Deux heures par jour, ce n’est encore rien si l’on compare à la Flandre, où la boîte de prod’ diffuse ses programmes sur plusieurs chaînes et dispose de sa propre télé, nommée simplement Studio100, qui diffuse en permanence programmes, séries et chansons produits par le groupe. Une vraie success-story, car en 1996, Studio100 ne comptait que cinq employés ! Un premier personnage naît, un duo plutôt : Samson & Gert, duo pas très original qui rappelle un Boule et Bill sauce mayonnaise. La boîte de production vit quelques années du succès de ce duo plutôt ringard, puis naissent Kabouter Plop, Piet Piraat, Mega Mindy, Spring, Het Huis Anubis, Bumba et K3. Parmi les cinq braves, pionniers, Gert Verhulst, « le » Gert de la version originale flamande de Samson et Gert parcourt la Flandre avec son toutou. Mais il est aussi devenu le PDG de Studio 100.
Tache d’huile
Au fur et à mesure de son développement, Studio100 s’est étendu dans toutes les directions, à la manière d’une armée conquérante : d’abord avec le trio musical K3, qui casse la baraque partout où l’on s’exprime en néerlandais, ensuite avec l’acquisition des parcs d’attractions Plopsaland (y compris à Coo, près de Liège). Aujourd’hui, deux cents employés travaillent dans la ruche audiovisuelle de Schelle, qui réalise chaque année autour de 200 millions d’euros de chiffre d’affaires, avec une croissance qui s’annonce doublée depuis que la chaîne de télé américaine Nickelodeon, filiale du groupe MTV, reçue dans 100 millions de foyers dans le monde, diffuse Huis Anubis, la série pour ado créée par Studio 100.

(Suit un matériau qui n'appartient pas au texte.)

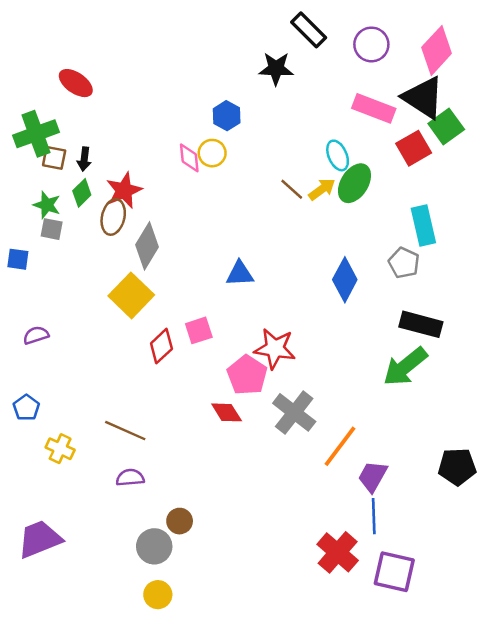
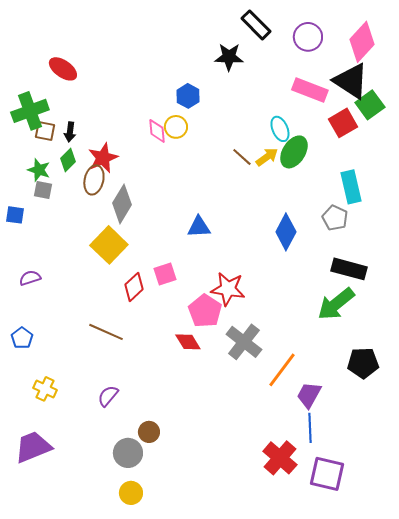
brown line: (125, 431) -> (106, 332), moved
yellow cross: (60, 449) -> (45, 389), moved
black pentagon: (457, 467) -> (363, 363), moved
purple semicircle: (130, 478) -> (108, 396), turned -45

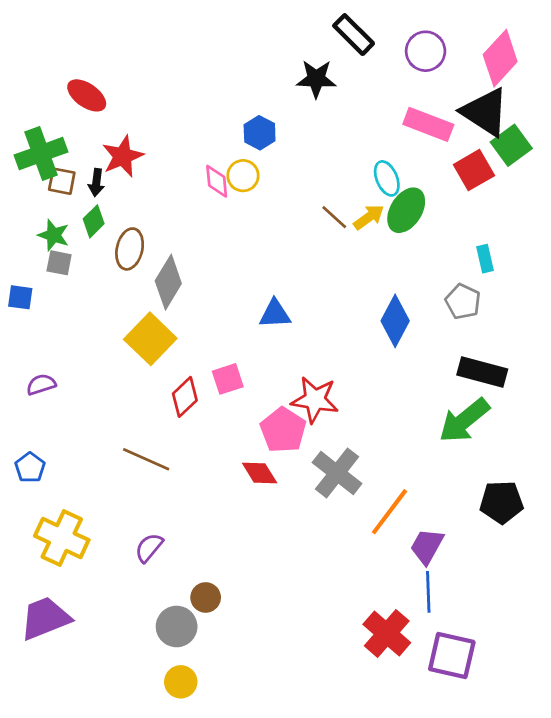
red star: (103, 158) -> (123, 156), moved
cyan rectangle: (351, 187) -> (485, 259), size x0.6
yellow cross: (45, 389) -> (62, 538), size x1.6

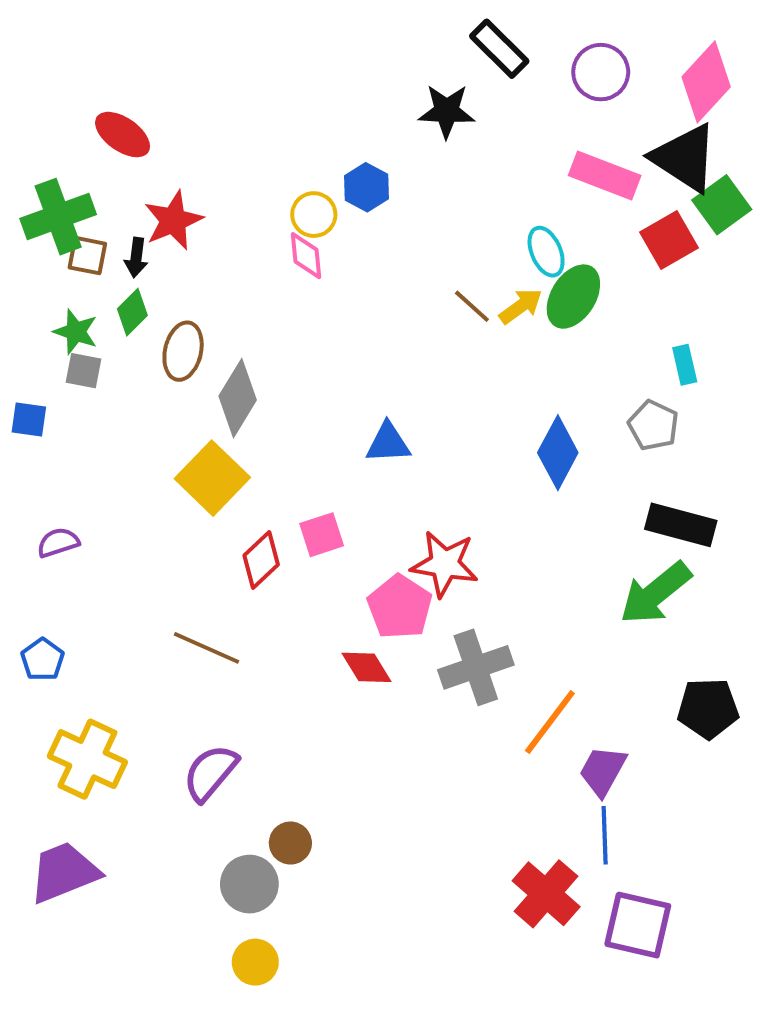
yellow circle: (243, 176) -> (314, 215), moved
gray cross: (337, 473) -> (476, 667), turned 33
purple semicircle: (149, 548) -> (210, 773), size x1.4

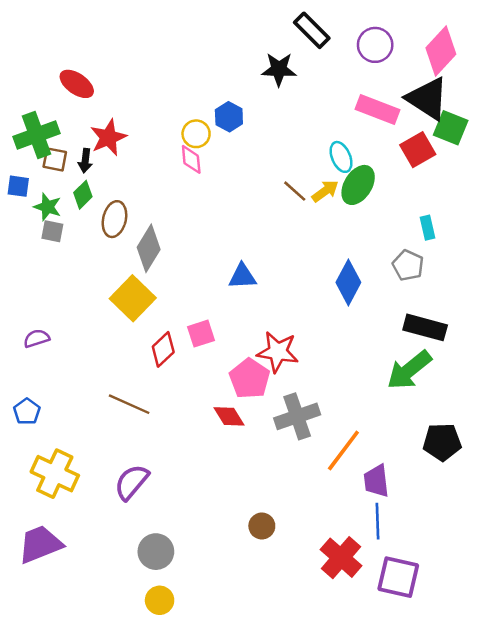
green square: (722, 205) -> (451, 128), turned -32
blue square: (29, 419) -> (18, 186), moved
purple trapezoid: (603, 771) -> (376, 481), turned -36
brown circle: (290, 843) -> (262, 526), moved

Ces derniers mois, la tendance de Studio100 est au rachat de séries cultes. Elle produit ainsi un dessin animé en images de synthèse de Maya l’abeille, diffusée par TF1. Dans le même genre, Studio100 propose en 2013 une version remaniée de Vic le Viking.
Des héros économiques ?
Les héros créés dans les locaux de Studio 100 sont destinés à des cibles bien spécifiques selon le sexe et les catégories d’âge. Plus encore, les programmes sont aujourd’hui devenus des produits d’appel pour un merchandising sans limites et sans complexes.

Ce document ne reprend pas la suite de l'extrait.